What to do -> There are pictures in the records below; leave them out and set down exactly the lines from the one holding "系統繁忙中，請稍等幾秒再試。" through the one holding "(TF70B)das FEINSTE !!!1".

Stored data entries:
+ + + +
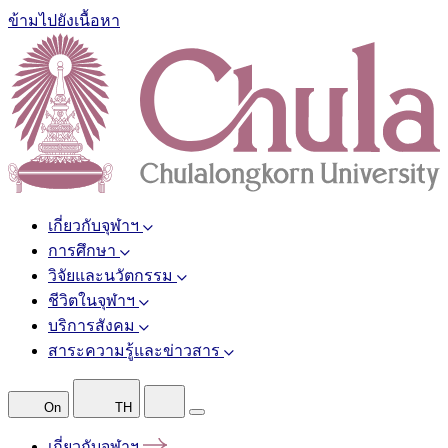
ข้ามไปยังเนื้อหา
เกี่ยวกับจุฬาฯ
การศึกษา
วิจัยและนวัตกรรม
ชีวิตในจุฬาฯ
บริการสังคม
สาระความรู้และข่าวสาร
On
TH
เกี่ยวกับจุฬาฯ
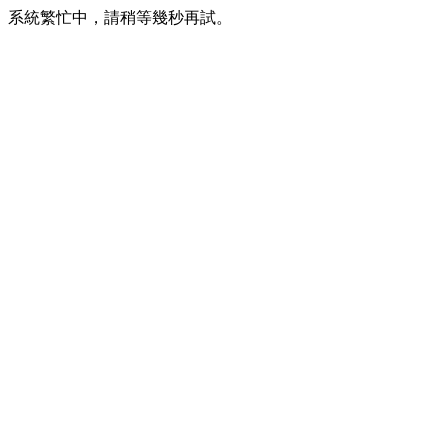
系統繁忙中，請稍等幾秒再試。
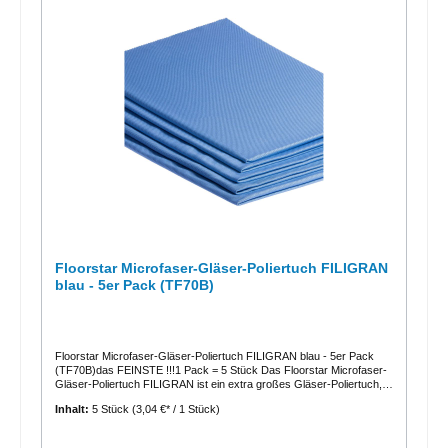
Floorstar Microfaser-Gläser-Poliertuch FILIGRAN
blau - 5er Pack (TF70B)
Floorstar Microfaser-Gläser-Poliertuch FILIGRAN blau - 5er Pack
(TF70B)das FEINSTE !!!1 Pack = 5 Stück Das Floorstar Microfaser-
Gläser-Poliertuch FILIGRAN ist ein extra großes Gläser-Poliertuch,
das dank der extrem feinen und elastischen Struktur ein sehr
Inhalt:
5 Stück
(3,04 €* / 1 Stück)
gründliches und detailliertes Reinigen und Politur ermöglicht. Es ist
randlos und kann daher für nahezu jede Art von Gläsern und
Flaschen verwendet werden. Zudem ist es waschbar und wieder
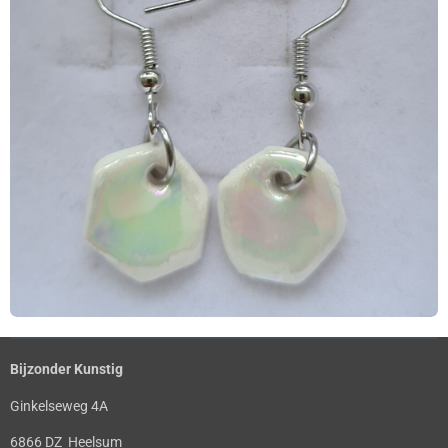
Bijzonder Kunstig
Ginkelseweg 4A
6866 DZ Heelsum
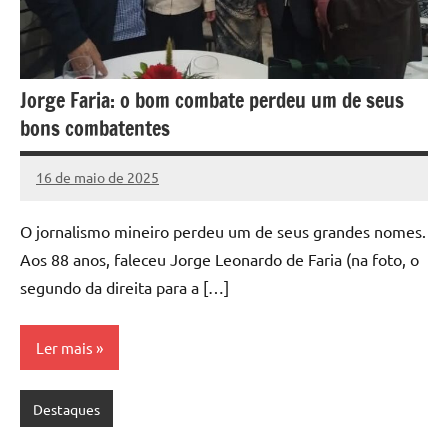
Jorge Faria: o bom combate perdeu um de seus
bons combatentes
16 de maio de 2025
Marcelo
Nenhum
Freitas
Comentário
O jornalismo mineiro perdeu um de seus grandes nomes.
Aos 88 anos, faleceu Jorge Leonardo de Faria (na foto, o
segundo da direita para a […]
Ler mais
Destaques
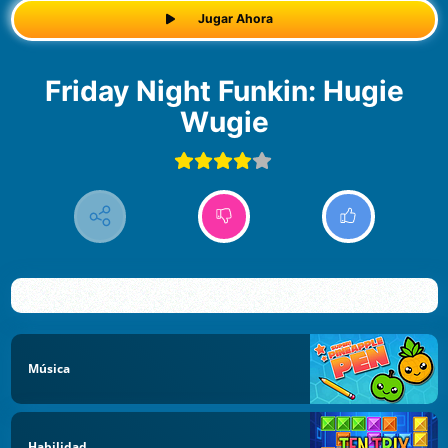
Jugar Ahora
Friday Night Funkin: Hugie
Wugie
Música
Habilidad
+ + + +
Finished exercise ->
系統繁忙中，請稍等幾秒再試。
Floorstar Microfaser-Gläser-Poliertuch FILIGRAN
blau - 5er Pack (TF70B)
Floorstar Microfaser-Gläser-Poliertuch FILIGRAN blau - 5er Pack
(TF70B)das FEINSTE !!!1 Pack = 5 Stück Das Floorstar Microfaser-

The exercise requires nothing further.